Apache-Talk @lexa.ru 

Inet-Admins @info.east.ru 

Filmscanners @halftone.co.uk 

Security-alerts @yandex-team.ru 

nginx-ru @sysoev.ru 

   


   


   















      :: Filmscanners
Filmscanners mailing list archive (filmscanners@halftone.co.uk)

[Date Prev][Date Next][Thread Prev][Thread Next][Date Index][Thread Index]

Re: Getting around the firewire problem was Re: filmscanners: Best film scanner, period!!!



Moreno writes:

> I rarely reboot either, but I turn my scanner
> off when I'm not using it.

As long as it's on when you boot, you can thereafter turn it off or on whenever
you want.  That's what I do.

> If I want to unplug the scanner and bring it over
> to another PC, I can do that too, all without
> shutting down or rebooting the systems.

You can do that with SCSI as well, as long as the device ie present at boot
time.

> It's still the biggest problem with SCSI.

All of my SCSI devices have a switch to terminate the chain if nothing else
follows.

> Cable length is an issue for me. I need a
> 3 metre cable for my current setup, which I
> can't do with SCSI. I'm sure I'm not the only
> one who appreciates that flexibility.

You can have Firewire if you want it; but I don't see why it has to be Fireware
or SCSI, but not both.

> Yes they will. It has been officially announced
> by Microsoft.

Where?  Someone might want to clue in companies like HP and Compaq, which are
still selling brand-new servers with Windows NT.

> NT will disappear as older PC's are replaced.

Older PCs may not be replaced for many years to come.  As I've said, some
systems still run MS-DOS.

> ... every two or three years seems to be the
> average for corporate desktop users.

Corporate desktops are not production systems.

> I haven't heard of any new NT installations
> for some time now.

You can buy brand-new systems with Windows NT, if you want them.

> One of the problems with the Pentium Pro was
> that it was really expensive to manufacture ...

They could just trim their 50% margin to cover the difference.

> And unless a user was running NT, the CPU didn't
> perform as well as the less expensive Pentiums
> of equivalent clock speeds.

And if a user is running NT, the later microprocessors don't perform as well as
the PPro.

> The Pentium Pro cost two to three times an
> equivalent Pentium CPU, but certainly didn't
> deliver an equivalent increase in performance.

It was greased lightning on Windows NT.

> Retooling not only enables a manufacture to
> introduce newer, faster processors based on
> new technologies, they can also be built for
> a lower cost.

Then why do the newer ones always cost three times as much as their
predecessors?  Could it be those 50% margins again?

> A thousand for what the much slower Pentium
> Pros used to cost.

They don't cost that much now.

> Yes, but an OS can easily be duplicated for pennies ...

A microprocessor can be fabricated for a few dollars, once you have the factory
in place.  Likewise, an OS is easily to duplicate, but may cost close to a
billion dollars to develop.

> We were discussing current, not obsolete technology.

Current technology is the same, if you want hardware that will last.

> I do it fairly often.

All you've mentioned thus far is desktops.  Those aren't production systems.
Production systems usually take a few weeks to set up.

> Not in the context of this discussion.

Yes, in the context of this discussion.  I run such a system myself.
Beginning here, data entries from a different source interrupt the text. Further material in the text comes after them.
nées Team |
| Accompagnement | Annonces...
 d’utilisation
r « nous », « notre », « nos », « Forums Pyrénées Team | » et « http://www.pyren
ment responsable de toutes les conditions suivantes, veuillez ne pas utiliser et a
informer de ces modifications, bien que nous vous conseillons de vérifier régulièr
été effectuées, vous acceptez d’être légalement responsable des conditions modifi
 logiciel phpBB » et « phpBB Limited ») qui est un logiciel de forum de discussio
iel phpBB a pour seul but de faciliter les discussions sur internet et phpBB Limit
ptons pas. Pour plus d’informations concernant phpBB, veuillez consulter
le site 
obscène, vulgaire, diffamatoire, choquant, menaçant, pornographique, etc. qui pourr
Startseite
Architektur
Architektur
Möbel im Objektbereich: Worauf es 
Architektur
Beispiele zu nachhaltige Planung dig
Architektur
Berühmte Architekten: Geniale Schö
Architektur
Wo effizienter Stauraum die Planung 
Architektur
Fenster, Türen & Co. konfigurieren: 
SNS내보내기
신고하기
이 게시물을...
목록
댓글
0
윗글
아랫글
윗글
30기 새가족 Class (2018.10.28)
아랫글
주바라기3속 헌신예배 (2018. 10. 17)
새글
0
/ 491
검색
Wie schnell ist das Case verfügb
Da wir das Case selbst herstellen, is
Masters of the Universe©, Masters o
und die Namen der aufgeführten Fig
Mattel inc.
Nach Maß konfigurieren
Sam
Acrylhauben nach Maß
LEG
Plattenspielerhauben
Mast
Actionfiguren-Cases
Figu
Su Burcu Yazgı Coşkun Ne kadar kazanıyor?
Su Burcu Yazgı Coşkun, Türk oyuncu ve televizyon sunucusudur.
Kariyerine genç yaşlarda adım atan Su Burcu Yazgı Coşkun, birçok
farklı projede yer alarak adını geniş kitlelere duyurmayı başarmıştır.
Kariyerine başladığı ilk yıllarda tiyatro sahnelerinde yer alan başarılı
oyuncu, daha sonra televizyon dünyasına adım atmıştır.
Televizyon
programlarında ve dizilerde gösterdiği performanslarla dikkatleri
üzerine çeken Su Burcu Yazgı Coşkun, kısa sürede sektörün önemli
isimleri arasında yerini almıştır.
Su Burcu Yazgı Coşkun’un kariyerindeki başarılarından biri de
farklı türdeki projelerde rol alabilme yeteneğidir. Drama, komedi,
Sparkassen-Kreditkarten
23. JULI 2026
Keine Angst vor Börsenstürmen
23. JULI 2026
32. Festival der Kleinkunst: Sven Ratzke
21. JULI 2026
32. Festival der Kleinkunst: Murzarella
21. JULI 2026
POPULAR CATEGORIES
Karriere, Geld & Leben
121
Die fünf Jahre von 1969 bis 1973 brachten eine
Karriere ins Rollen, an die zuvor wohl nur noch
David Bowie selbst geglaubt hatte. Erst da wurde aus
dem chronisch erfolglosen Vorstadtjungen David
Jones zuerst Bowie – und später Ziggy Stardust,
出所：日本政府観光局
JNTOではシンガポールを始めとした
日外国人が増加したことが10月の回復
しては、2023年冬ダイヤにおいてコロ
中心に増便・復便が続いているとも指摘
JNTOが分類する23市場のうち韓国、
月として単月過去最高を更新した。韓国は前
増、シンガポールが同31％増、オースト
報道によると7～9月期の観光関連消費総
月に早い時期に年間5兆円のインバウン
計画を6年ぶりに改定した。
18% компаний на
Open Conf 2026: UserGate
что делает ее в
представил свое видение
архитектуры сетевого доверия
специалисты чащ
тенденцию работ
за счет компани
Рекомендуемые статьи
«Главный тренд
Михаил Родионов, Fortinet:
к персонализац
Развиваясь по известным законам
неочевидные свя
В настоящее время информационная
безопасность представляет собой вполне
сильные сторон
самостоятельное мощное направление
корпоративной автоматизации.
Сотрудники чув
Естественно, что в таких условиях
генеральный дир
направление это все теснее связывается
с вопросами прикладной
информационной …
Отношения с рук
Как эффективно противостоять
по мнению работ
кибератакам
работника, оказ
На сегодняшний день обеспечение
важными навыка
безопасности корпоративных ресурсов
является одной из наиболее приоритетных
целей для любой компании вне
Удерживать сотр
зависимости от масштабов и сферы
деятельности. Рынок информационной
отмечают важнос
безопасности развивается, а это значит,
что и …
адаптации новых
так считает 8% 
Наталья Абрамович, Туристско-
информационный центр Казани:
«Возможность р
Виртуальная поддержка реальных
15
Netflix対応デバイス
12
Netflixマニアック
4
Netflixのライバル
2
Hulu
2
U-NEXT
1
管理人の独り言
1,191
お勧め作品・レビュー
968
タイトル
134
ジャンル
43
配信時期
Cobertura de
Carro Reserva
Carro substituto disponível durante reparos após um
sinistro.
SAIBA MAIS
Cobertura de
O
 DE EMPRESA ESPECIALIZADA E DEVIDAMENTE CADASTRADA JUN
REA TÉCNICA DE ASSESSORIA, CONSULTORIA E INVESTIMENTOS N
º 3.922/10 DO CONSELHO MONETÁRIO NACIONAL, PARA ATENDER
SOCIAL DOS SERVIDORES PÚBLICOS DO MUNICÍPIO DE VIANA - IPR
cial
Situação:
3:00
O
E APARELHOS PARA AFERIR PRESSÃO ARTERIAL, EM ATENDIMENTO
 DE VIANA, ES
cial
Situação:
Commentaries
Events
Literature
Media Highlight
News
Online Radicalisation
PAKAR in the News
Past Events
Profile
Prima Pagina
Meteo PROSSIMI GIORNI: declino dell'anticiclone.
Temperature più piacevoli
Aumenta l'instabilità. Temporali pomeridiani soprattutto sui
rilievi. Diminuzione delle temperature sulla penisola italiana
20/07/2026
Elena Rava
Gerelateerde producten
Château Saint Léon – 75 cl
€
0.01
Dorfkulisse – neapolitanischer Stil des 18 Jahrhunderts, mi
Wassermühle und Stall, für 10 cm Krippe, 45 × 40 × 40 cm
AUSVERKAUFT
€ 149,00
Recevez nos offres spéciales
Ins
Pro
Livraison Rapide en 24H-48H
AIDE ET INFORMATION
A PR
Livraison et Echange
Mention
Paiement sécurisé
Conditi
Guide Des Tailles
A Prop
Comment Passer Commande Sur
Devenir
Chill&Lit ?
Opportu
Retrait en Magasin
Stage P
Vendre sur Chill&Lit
> I suspect I know who my customers are much better
> than you do.

I recognize the customers you describe.  They are not running production
systems.

> Let's keep focused on the topics at hand.

I am.  You're apparently not familiar with mission-critical production systems;
I am.  That's why you are confusing them with desktop machines.

> We are discussing systems as they relate to
> photography and scanning.

When you depend on photography and scanning to pay the rent and buy your meals,
the computer you use for the purpose is a mission-critical, production system,
and the precautions that apply to operating such systems come into play.

> How many photographers or press-press houses do
> you know that are running software from 1968
> and are still in business?

I haven't polled them.  Most of what exists today was not available in 1968, at
least in this domain.

I do know, however, a great many photographers who are still using cameras and
lenses from 1968, or even long before that--unless they use Canon equipment, of
course.

> I have to disagree again. Most professional computer
> users that I deal with are likely to be running
> current technology and are the most frequent
> upgraders.

The ones you deal with are not using systems in a production environment.
Nobody who depends on a computer for survival can afford to idle it for weeks at
a time, any more than he can afford to run his business without electricity.